[The task] Look through the material below and copy exactly the lines from the line with "Time & Location" to the line with "Share this event", those two lines included.

Given records below:

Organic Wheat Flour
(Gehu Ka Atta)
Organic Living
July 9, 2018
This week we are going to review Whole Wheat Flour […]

End of Given records.
Given records below:

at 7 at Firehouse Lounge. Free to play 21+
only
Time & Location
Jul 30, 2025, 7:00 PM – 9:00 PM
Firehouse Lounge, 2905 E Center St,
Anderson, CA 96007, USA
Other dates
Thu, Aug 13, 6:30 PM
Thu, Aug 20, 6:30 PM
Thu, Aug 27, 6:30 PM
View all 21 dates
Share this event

End of Given records.

[Solution to this exercise]
Time & Location
Jul 30, 2025, 7:00 PM – 9:00 PM
Firehouse Lounge, 2905 E Center St,
Anderson, CA 96007, USA
Other dates
Thu, Aug 13, 6:30 PM
Thu, Aug 20, 6:30 PM
Thu, Aug 27, 6:30 PM
View all 21 dates
Share this event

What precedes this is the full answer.